Why isn't there still a Pink Tent Festival in Stamford? Why can't I be a kid again?

Thursday, June 28, 2007

Blogging Before We Go

The postings on this site are my own and don’t necessarily represent IBM’s positions, strategies or opinions.

Once More While on American Soil

I just splashed on Forest Essentials Aloe Vera & Mint Natural Astringent from the Himalayas, which I still had from my hotel stay during my last (and first) trip to Bangalore in July, 2005.

Now, I'm exhausted and olfactorily stimulated in parallel -- an odd combination...but no more odd than the other combinations I'm feeling during this last, pre-flight hour in our home; I am queasy and bold and anxious and psyched and jangled and calm and my throat hurts and I feel like singing and laughing and sleeping for hours.

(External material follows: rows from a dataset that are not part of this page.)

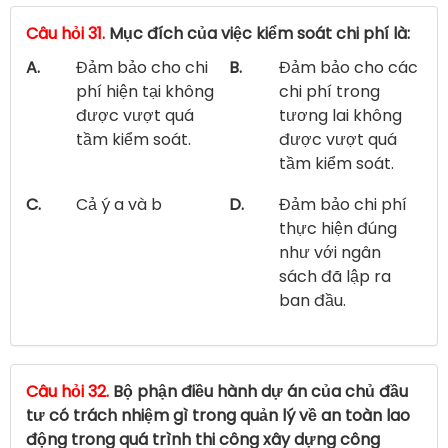
Câu hỏi 31.
Mục đích của việc kiểm soát chi phí là:
A.
Đảm bảo cho chi
B.
Đảm bảo cho các
phí hiện tại không
chi phí trong
được vượt quá
tương lai không
tầm kiểm soát.
được vượt quá
tầm kiểm soát.
C.
Cả ý a và b
D.
Đảm bảo chi phí
thực hiện đúng
như với ngân
sách đã lập ra
ban đầu.
Câu hỏi 32.
Bộ phận điều hành dự án của chủ đầu
tư có trách nhiệm gì trong quản lý về an toàn lao
động trong quá trình thi công xây dựng công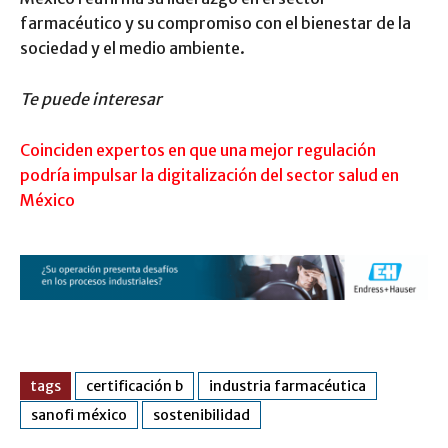
farmacéutico y su compromiso con el bienestar de la
sociedad y el medio ambiente.
Te puede interesar
Coinciden expertos en que una mejor regulación
podría impulsar la digitalización del sector salud en
México
tags
certificación b
industria farmacéutica
sanofi méxico
sostenibilidad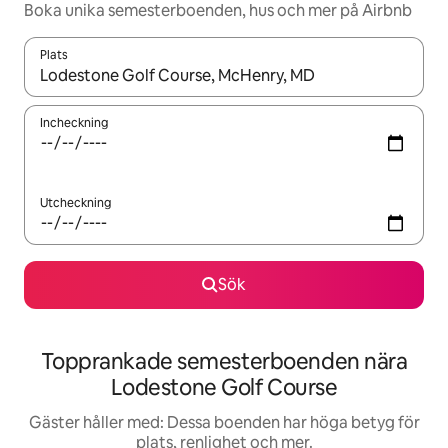
Boka unika semesterboenden, hus och mer på Airbnb
Plats
När resultaten är tillgängliga kan du navigera med upp- och ned
Incheckning
Utcheckning
Sök
Topprankade semesterboenden nära
Lodestone Golf Course
Gäster håller med: Dessa boenden har höga betyg för
plats, renlighet och mer.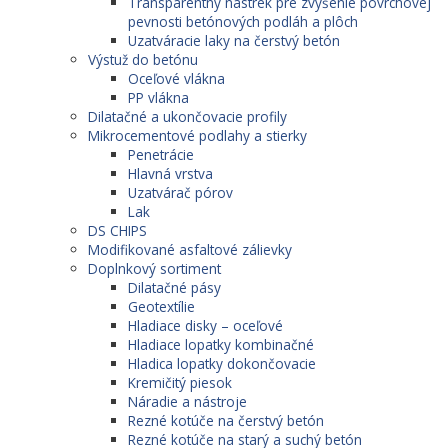
Transparentný nástrek pre zvýšenie povrchovej
pevnosti betónových podláh a plôch
Uzatváracie laky na čerstvý betón
Výstuž do betónu
Oceľové vlákna
PP vlákna
Dilatačné a ukončovacie profily
Mikrocementové podlahy a stierky
Penetrácie
Hlavná vrstva
Uzatvárač pórov
Lak
DS CHIPS
Modifikované asfaltové zálievky
Doplnkový sortiment
Dilatačné pásy
Geotextílie
Hladiace disky – oceľové
Hladiace lopatky kombinačné
Hladica lopatky dokončovacie
Kremičitý piesok
Náradie a nástroje
Rezné kotúče na čerstvý betón
Rezné kotúče na starý a suchý betón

My carry-on has my bathingsuit and goggles, to ensure I can swim when we get there, if my throat calms down.

Happily, we've already got plans to have lunch on Saturday with an Irish friend, who's also in Bangalore on assignment, and then we hope to meet with an Indian friend and colleague and her daughters on Sunday.

Please, God, let our flight leave on time, let our luggage not be delayed, let our ride show up at the airport (which did not happen last time), keep our families' health stable and let my sinus' health be restored. Amen.